YOUR OBJECTIVE: Could you please count how many lines in the data below hold the string "Marcos"? Reply with only the number.

Page-level text extractions:
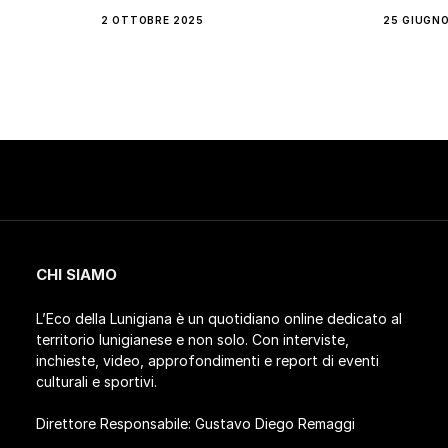
2 OTTOBRE 2025
25 GIUGNO
CHI SIAMO
L’Eco della Lunigiana è un quotidiano online dedicato al
territorio lunigianese e non solo. Con interviste,
inchieste, video, approfondimenti e report di eventi
culturali e sportivi.
Direttore Responsabile: Gustavo Diego Remaggi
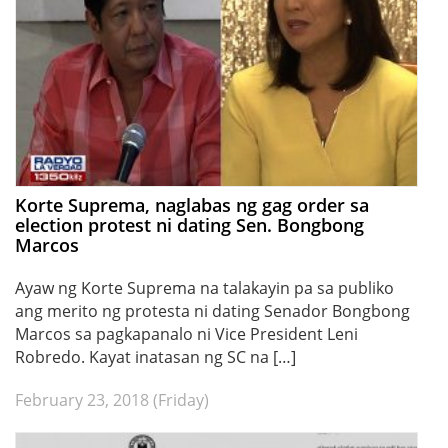
Korte Suprema, naglabas ng gag order sa
election protest ni dating Sen. Bongbong
Marcos
Ayaw ng Korte Suprema na talakayin pa sa publiko
ang merito ng protesta ni dating Senador Bongbong
Marcos sa pagkapanalo ni Vice President Leni
Robredo. Kayat inatasan ng SC na […]
February 23, 2018 (Friday)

WRITTEN RESPONSE: 2